Its is an account that belongs to your application instead of to an individual end-user.

  • There is 3 types of SA: User-created, Built-in for Compute/App Engine and Google APis SA : to run internal Google processes on your behalf.
  • There are two types of service account keys: user managed keys and GCP managed keys.
    • keys cannot be downloaded and are automatically rotated, used for a maximum of two weeks.

It is a named collection of Google accounts and service accounts.
Every group has a unique e-mail address that is associated with that group.
Google Groups are a convenient way to apply an access policy to a collection of users.

It represents a virtual group of all the Google accounts that have been created.

It represents a virtual group of all members in an organization.
but doesn’t provide access to Google Workspace applications and features.

Cloud Directory Sync : can be used to sync existing AD/LDAP. The synchronization is one-way only, which means that no information in your AD/ LDAP map is modified.

IAP

Cloud IAP - identity Aware Proxy provides managed access to applications running in App Engine standard/flexible environment, Compute Engine and GKE.

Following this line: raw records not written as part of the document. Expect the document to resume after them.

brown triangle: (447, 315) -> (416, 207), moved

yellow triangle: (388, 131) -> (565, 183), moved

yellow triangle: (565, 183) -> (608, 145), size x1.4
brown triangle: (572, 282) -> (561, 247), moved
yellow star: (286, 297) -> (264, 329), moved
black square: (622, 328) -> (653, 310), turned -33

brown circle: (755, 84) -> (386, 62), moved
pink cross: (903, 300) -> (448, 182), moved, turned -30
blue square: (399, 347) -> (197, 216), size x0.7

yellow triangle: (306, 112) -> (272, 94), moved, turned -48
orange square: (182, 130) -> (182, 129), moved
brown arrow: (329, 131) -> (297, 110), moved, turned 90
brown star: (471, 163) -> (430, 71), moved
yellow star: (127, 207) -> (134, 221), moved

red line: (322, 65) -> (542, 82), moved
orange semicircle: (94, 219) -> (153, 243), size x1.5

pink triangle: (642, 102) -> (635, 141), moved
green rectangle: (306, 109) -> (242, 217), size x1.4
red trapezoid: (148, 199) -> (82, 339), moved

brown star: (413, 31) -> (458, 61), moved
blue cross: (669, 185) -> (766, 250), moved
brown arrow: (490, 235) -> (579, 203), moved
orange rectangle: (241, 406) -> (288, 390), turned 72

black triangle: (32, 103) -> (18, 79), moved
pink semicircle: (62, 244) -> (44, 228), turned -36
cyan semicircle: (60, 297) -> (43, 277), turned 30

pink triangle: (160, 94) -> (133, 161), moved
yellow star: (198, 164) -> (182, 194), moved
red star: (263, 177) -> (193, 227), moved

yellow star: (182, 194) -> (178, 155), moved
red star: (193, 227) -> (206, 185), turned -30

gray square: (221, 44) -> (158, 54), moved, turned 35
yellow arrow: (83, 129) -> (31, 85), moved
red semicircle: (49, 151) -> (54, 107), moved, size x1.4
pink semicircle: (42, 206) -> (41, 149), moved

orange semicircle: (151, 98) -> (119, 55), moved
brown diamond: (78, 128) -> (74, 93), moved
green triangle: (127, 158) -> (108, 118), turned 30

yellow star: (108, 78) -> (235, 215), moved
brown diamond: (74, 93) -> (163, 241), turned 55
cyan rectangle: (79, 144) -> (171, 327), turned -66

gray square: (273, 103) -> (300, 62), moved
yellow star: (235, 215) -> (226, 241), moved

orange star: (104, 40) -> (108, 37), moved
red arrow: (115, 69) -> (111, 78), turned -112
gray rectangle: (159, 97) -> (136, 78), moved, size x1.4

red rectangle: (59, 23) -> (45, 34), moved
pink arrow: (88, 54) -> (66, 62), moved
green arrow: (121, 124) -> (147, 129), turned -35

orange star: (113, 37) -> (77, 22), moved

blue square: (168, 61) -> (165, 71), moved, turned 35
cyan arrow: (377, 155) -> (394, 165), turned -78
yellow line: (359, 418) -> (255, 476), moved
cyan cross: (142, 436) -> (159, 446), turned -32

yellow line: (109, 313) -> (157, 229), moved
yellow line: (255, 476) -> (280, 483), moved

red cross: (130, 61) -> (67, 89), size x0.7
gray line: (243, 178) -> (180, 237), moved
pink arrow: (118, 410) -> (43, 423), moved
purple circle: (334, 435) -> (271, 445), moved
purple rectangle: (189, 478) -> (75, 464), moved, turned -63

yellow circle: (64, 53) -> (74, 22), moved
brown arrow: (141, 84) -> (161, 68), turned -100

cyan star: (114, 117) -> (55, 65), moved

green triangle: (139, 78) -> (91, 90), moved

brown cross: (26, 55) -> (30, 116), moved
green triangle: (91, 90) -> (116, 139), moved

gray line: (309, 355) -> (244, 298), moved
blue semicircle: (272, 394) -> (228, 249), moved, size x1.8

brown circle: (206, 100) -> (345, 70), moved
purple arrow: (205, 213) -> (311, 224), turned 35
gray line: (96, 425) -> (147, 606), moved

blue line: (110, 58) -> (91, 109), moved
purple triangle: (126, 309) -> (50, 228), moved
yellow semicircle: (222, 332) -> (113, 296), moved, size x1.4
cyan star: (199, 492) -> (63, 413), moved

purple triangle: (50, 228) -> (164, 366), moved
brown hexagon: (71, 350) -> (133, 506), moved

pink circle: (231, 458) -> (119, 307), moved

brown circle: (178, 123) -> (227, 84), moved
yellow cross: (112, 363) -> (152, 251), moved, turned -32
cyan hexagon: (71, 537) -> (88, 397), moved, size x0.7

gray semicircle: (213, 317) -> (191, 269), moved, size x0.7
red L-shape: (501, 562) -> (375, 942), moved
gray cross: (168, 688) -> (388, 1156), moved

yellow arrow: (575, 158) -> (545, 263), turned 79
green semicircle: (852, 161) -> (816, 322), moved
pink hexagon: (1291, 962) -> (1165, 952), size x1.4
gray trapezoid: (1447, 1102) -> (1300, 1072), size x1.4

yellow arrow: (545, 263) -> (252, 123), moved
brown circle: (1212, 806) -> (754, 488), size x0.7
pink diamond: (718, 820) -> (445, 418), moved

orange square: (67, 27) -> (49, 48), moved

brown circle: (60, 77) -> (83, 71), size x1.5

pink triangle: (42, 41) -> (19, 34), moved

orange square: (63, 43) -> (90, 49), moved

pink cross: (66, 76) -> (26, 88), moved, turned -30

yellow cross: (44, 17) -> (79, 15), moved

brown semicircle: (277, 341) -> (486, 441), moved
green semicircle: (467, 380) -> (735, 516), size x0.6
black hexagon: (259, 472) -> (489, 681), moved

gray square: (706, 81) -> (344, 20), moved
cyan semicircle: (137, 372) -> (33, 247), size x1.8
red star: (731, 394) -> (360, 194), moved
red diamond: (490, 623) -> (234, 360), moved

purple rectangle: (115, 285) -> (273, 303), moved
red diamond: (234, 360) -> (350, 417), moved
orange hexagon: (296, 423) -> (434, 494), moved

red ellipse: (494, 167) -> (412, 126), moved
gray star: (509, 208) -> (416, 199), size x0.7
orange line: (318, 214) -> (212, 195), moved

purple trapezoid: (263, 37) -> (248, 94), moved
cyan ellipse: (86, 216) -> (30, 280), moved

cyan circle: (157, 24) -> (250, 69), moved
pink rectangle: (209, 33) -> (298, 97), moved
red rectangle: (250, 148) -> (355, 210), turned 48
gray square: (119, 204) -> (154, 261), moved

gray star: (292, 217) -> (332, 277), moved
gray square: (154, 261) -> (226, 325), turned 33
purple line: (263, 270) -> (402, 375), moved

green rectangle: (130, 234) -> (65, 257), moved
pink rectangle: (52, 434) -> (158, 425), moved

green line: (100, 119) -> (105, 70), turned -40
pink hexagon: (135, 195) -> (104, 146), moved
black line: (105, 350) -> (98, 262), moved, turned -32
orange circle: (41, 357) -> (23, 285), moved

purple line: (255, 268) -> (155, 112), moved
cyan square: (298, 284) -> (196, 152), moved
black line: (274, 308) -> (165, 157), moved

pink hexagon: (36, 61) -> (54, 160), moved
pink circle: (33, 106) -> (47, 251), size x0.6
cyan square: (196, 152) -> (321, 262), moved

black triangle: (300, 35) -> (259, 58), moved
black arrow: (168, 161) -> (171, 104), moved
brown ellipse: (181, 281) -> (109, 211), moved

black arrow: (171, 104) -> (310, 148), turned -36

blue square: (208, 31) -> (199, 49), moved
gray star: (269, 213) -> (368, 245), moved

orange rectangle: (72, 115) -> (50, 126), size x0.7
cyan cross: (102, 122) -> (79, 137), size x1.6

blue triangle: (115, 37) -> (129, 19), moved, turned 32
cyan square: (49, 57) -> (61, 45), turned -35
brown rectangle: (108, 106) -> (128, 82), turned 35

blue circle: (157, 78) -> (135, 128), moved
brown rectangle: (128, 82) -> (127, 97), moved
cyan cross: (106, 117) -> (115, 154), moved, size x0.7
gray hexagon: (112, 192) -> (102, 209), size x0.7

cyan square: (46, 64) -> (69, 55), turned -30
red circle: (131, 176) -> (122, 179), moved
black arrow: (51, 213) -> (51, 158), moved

  • Control access to your cloud applications running on Google Cloud.
  • Verfies a user's identity.
  • Determines whether that user should be allowed to access the application.
  • End users simply use an internet accessible URL to access IAP secured applications. No more VPN.

Applications Access

Applications and resources protected by IAP can only be accessed through the proxy by users and groups with the correct Cloud IAM role.
To ensure the security of your applications, you should take the following precautions when using IAP.

  • Configure your firewall and load balancer to protect against traffic that doesn't come from the serving infrastructure.
  • Use signed headers or the App Engine standard environment Users API.

Identity Platform Authentification

Identity Platform is a customer identity and access management platform for adding identity and access management to applications.
It can be used to support authentication methods like SAML, OpenID Connect, email and password and phone...

Identity Platform and Firebase authentication offer similar functionality.
Both allow you to easily sign users into your apps by providing backend services, SDKs, and UI libraries.

However, Identity Platform offers additional capabilities designed for enterprise customers such as Open ID Connect in SAML authentication, multi-tenancy, support, Identity-Aware Proxy integration.